Task statement:
Repeat only the stretch of lines below that runs from the line with "volatility in markets" through the line with "fewer cuts, if", unaltered.

--- Records for processing ---

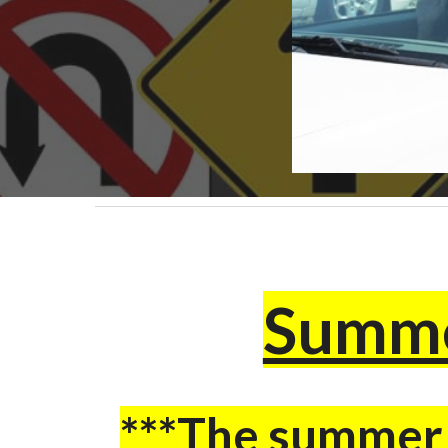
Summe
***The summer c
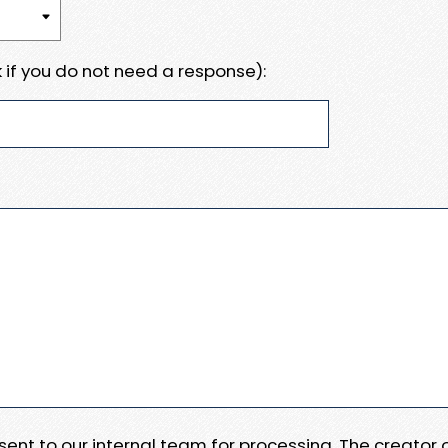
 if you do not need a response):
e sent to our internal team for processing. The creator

---
--- Records for processing ---

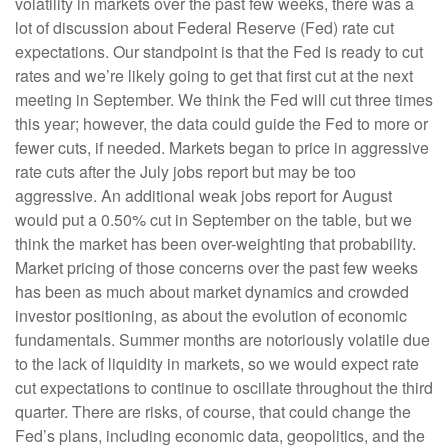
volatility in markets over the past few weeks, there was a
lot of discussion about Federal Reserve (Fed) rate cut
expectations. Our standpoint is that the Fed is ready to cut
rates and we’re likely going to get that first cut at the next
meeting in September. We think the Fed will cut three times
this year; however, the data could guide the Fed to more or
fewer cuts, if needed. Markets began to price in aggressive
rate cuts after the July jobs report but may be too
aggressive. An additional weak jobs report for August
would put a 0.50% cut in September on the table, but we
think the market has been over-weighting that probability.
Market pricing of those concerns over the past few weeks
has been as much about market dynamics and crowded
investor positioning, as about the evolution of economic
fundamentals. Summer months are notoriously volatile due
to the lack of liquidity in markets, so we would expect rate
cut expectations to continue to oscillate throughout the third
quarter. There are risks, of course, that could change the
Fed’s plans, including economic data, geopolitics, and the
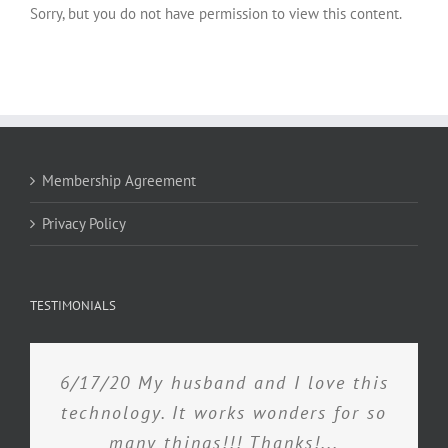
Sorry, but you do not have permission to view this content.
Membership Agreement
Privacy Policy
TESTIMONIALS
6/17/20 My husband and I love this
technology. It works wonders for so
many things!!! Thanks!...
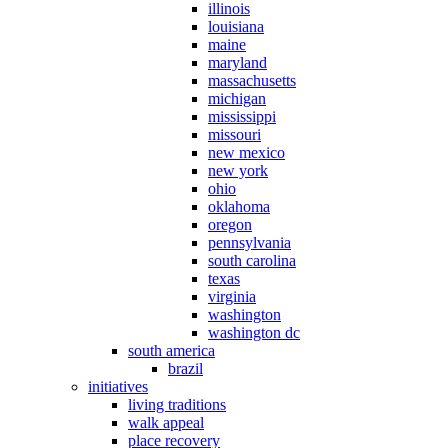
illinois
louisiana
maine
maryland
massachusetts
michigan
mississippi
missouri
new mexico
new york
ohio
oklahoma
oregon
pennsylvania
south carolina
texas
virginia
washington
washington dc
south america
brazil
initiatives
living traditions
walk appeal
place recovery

---

Your response:
volatility in markets over the past few weeks, there was a
lot of discussion about Federal Reserve (Fed) rate cut
expectations. Our standpoint is that the Fed is ready to cut
rates and we’re likely going to get that first cut at the next
meeting in September. We think the Fed will cut three times
this year; however, the data could guide the Fed to more or
fewer cuts, if needed. Markets began to price in aggressive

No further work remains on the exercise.